It really depends on what you're going to use the truck for and what the manufacturer suggests. Generally, you would apply 2 coats. I've heard show trucks that had 4 coats applied. It depends how deep you want the paint to look as well.
You can shoot a hundred coats if you want... the main thing is if you shoot another coat too soon, it'll run or sag. Too thick and the same thing, too thin and it'll orange peel. Wait too long and it may not adhere correctly. There is a very fine balance.
So far on mine I found that two "wet" coats is pretty safe. Three is fairly safe on horizontal surfaces, probably will sag on verticals. Four...forget it. I used the TCP Global KC2020 urethane clear. Really will depend on the product you use. Look at the info sheets that come with your clear coat and shoot it based on that.

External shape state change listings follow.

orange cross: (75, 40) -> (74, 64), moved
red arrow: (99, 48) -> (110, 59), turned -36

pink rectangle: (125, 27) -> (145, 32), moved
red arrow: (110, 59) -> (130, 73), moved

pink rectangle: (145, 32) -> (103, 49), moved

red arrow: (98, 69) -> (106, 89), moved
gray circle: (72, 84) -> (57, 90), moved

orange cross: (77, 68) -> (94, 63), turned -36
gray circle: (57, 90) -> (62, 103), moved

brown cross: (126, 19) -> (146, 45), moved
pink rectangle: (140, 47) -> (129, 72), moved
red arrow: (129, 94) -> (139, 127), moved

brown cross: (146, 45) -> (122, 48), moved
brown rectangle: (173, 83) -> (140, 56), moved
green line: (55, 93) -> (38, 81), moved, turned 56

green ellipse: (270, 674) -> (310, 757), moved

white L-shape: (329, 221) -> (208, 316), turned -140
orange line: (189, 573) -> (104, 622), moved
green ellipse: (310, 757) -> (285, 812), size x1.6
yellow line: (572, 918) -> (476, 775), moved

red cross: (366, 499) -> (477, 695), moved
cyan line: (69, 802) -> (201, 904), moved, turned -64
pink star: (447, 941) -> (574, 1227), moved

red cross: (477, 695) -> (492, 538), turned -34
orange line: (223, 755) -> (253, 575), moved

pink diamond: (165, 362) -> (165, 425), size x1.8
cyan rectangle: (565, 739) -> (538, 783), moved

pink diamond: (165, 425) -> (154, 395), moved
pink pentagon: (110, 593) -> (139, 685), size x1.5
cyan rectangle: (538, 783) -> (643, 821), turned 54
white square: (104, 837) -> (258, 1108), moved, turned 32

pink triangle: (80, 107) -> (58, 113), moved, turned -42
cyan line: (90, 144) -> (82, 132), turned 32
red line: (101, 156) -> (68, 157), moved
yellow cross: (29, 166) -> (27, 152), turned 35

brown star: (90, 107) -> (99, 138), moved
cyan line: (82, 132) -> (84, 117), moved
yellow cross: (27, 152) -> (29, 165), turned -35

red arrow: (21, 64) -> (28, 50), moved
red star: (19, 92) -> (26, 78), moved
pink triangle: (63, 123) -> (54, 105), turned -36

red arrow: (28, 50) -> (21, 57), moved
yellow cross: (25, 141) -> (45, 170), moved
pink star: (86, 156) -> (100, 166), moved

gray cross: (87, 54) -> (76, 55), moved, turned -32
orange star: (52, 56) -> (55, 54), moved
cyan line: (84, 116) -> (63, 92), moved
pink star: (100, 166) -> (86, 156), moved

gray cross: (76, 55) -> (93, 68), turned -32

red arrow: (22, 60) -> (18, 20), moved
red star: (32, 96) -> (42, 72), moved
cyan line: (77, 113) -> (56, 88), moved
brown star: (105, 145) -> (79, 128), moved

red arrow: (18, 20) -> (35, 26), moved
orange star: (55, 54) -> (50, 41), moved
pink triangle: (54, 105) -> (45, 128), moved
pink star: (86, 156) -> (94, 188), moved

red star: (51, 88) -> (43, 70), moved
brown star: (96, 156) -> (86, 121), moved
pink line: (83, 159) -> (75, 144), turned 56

There is a big difference in the quality between clearcoats. You absolutely get what you pay for. Cheap clears are low in solids and do not last long. . 2 coats of cheap clear will not give you the same dry film build as a quality high solids clear. The uv light gets to them first. You may only get 3-4 years before they peel. In contrast a quality clear will last 20 years or so. There is a balance of quality and price. you can spend $100 a gallon or $7-800 for clear. I have shot many, many gallons of Matrix MS-42 clear with great success. I have a vehicle that was painted with waterborne base and MS-42 back in 09' that still looks great. It has sat outside most of that time . I shamefully haven't waxed or polished it in many years.
The slower clear dries, the more gloss it will have. Use a fast hardener and it will "dye back" or "loose some of it's gloss" in a few months. Its easy to spot the production, collision shop's repair work. With a high solid clear, you do not need spray more than 2 coats usually. If you do spray more than 2 in one go, you will get "solvent pop." This is where the top layer dries and seals solvent in the lower layers. It will come out causing blisters in the clear. The only fix is to sand it back down and respray. The more clear you spray, the more texture will be in the finish. If there are too many layers of paint it is more likely to crack at some point. This includes the original paint and collision repair work done in the past. For a show car finish, spray 2 coats and the next day, block the car down smooth with 1000 grit and wait a couple of days for it to cure out. Longer in cold temps. Respray 2 more coats of clear. The following day block sand and polish. You want to do this within a week when it is tender. Wait 6 months and you'll work yourself to death. After a couple of months, polish it again. The clear will loose some shine and some sanding scratches will come back.
MS-42 clear to me is more difficult to shoot than other clears, but you learn it and it's no problem. It has some quirks. Do not spray when the panel temp is below 65. It will fish eye and run off the panel. Been there, done that. Don't spray it completely how you want it to look. It has a long post flow, almost like polyurethane paints... Imron. It is easy to run and sag. But it's a great clear and reasonably priced for what you get.